The aim of this study was to evaluate the changes in the disc and condyle shape through a review of MRI and CT findings after an intraoral modified condylotomy (no formation of a butt joint, none or less stripping of the medial pterygoid muscle under 3mm) for treating a painful disc dislocation of the TMJ (Wiles Stage II and III). Thirteen sides in 7 consecutive patients with a painful anterior disc dislocation, who were operated on by a single surgeon at the Armed forces Capital Hospital in South Korea, were examined. Preoperatively, 6 patients complained of severe popping bilaterally or unilaterally. All the patients suffered from frequent pain, joint tenderness, intermittent locking, and masticatory muscle pain. A decision was made to perform this procedure after at least 6 months of conservative treatment (behavior, medication, splint therapy, and arthrocentesis). The positions of disc and condyle were inspected 3 times (pre op, post 1 week to 1 month, post 3 month to 6 month) with MRI. From the magnetic resonance imaging view, 11 sides had ADD with a reduction before surgery. In addition, the changes of condylar position and remodeling of the condylar surface were examined. n/a The symptoms of the TMJ showed significant improvement (by VAS) with the disappearance of the popping and intermittent locking.
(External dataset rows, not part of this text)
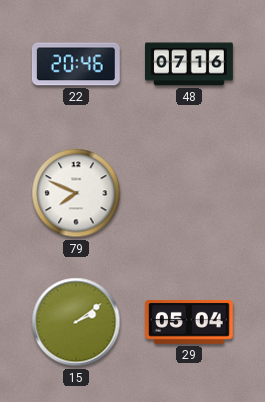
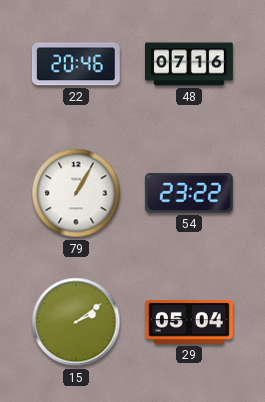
79: 7:49 -> 1:05
54: none -> 23:22
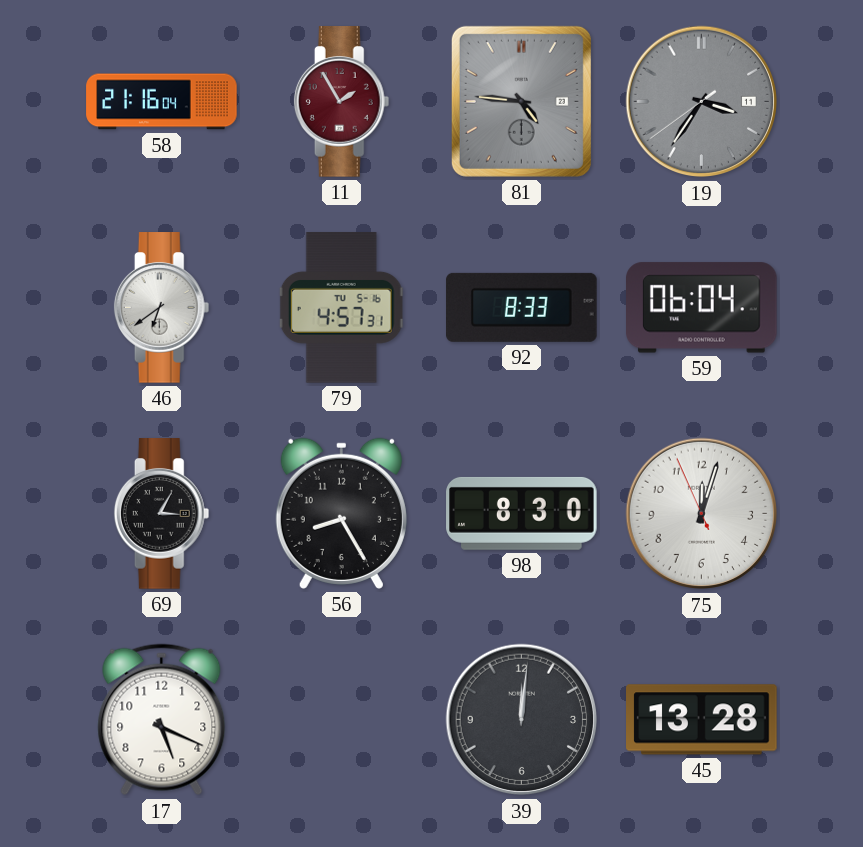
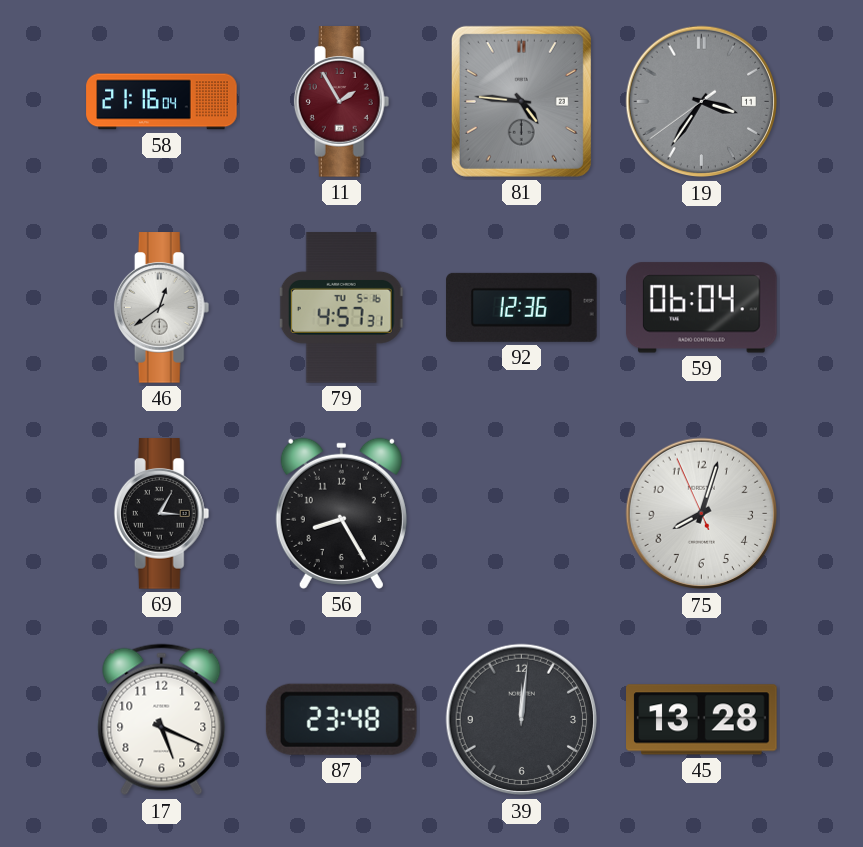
46: 6:39 -> 12:39
92: 8:33 -> 12:36
98: 8:30 -> none
75: 12:02 -> 8:02
87: none -> 23:48
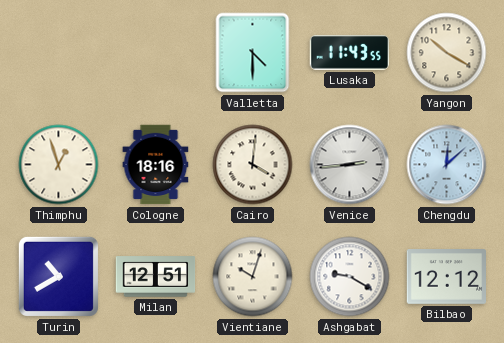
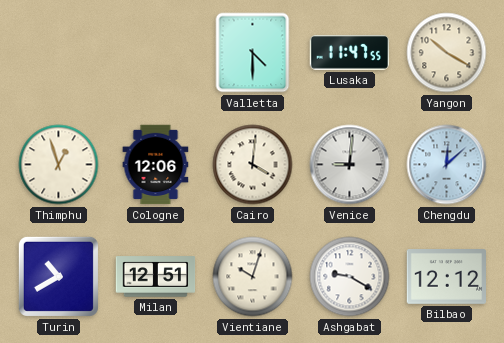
Lusaka: 11:43 -> 11:47
Cologne: 18:16 -> 12:06
Venice: 2:44 -> 9:01
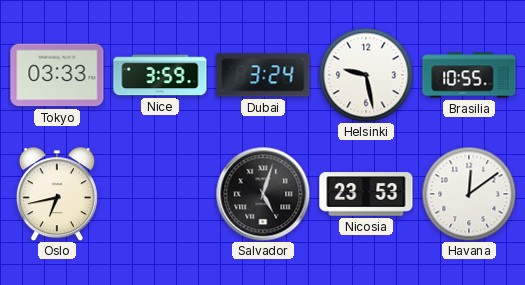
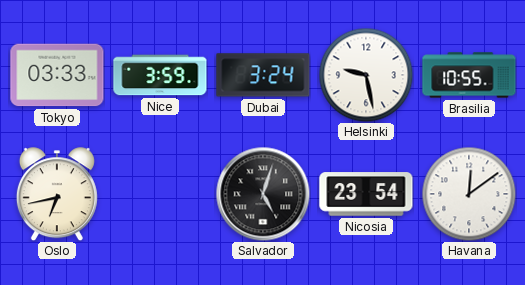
Nicosia: 23:53 -> 23:54
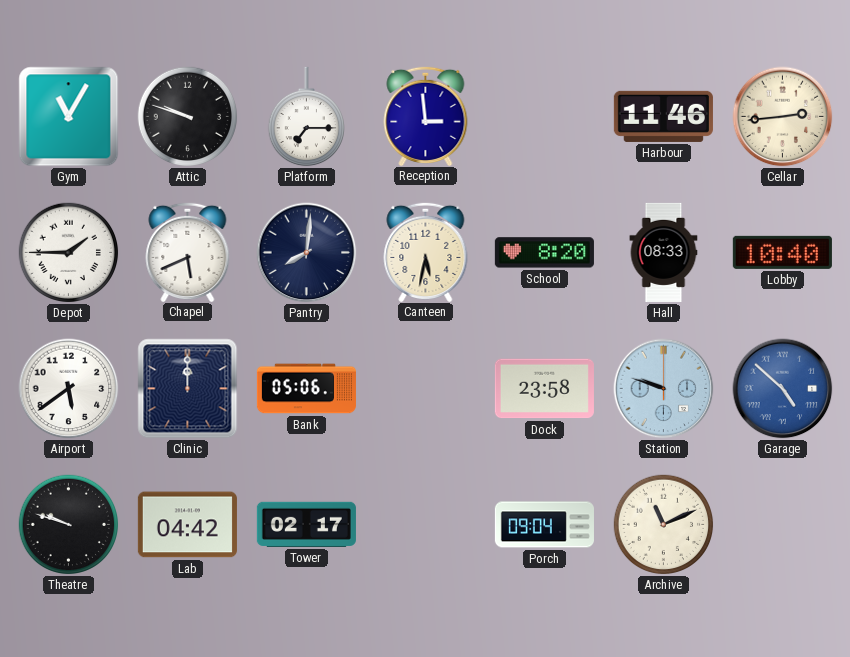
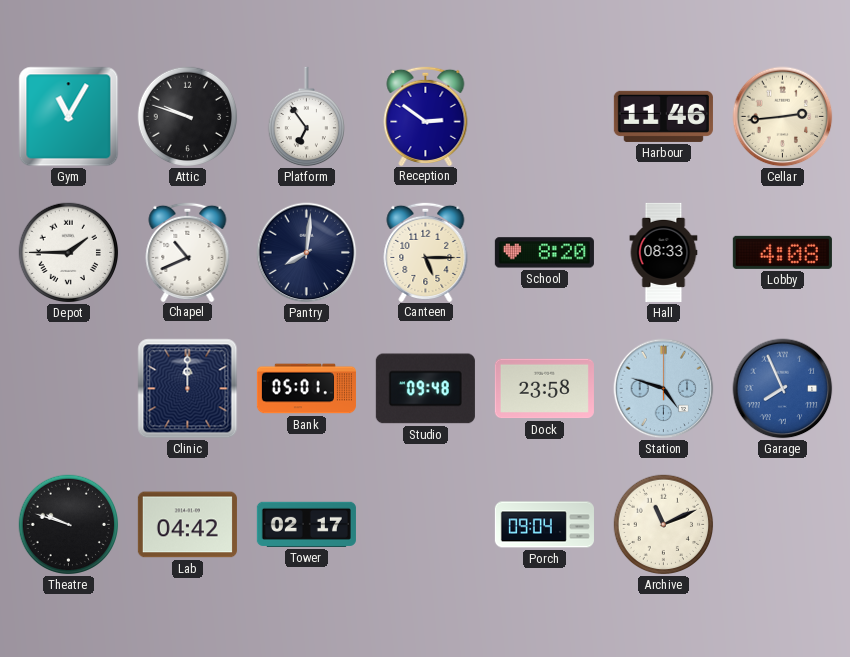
Platform: 7:15 -> 6:54
Reception: 2:59 -> 2:51
Chapel: 5:41 -> 10:41
Canteen: 5:32 -> 5:15
Lobby: 10:40 -> 4:08
Airport: 5:39 -> none
Bank: 05:06 -> 05:01
Studio: none -> 09:48
Station: 9:48 -> 4:48
Garage: 4:52 -> 7:56
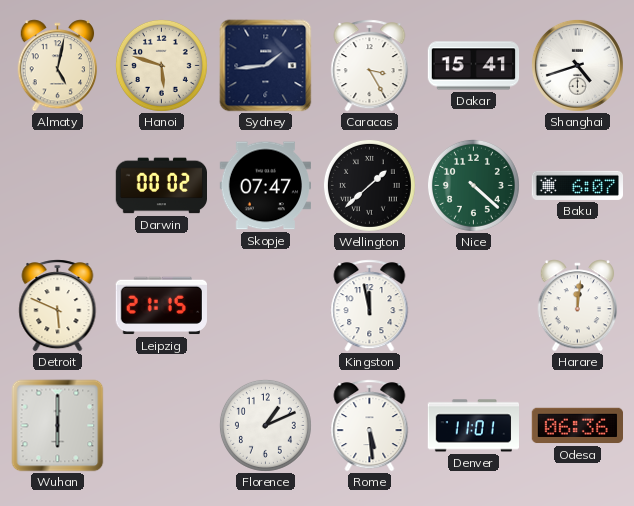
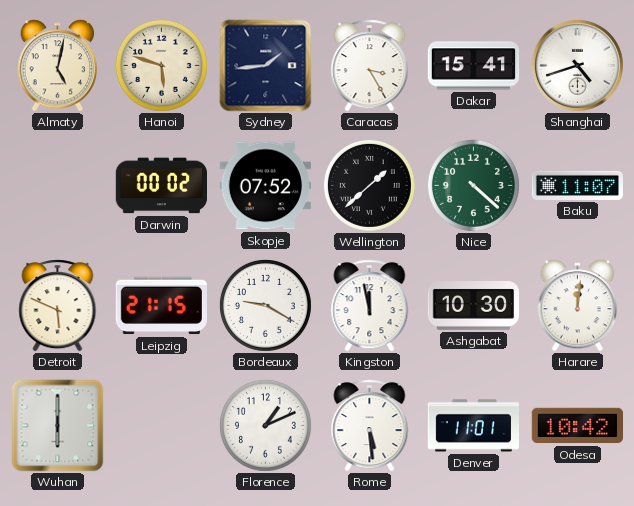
Skopje: 07:47 -> 07:52
Baku: 6:07 -> 11:07
Bordeaux: none -> 9:20
Ashgabat: none -> 10:30
Odesa: 06:36 -> 10:42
The MRI view showed that all discs had been reduced by the reciprocal movement of the condyle and disc. On the 3D CT view, the deposition of new bone at condylar surface was confirmed in 5 patients. However, one patient with ADD without a reduction (clinically no sounds with mouth opening limitation under 20mm) underwent surgery twice. He showed the relief of his TMJ symptoms but complained of an anterior open bite. The anterior open bite still remained even after the second operation. IVRO is useful of the treatment of TMJ disorder in selective case with severe popping refractory to conservative treatment.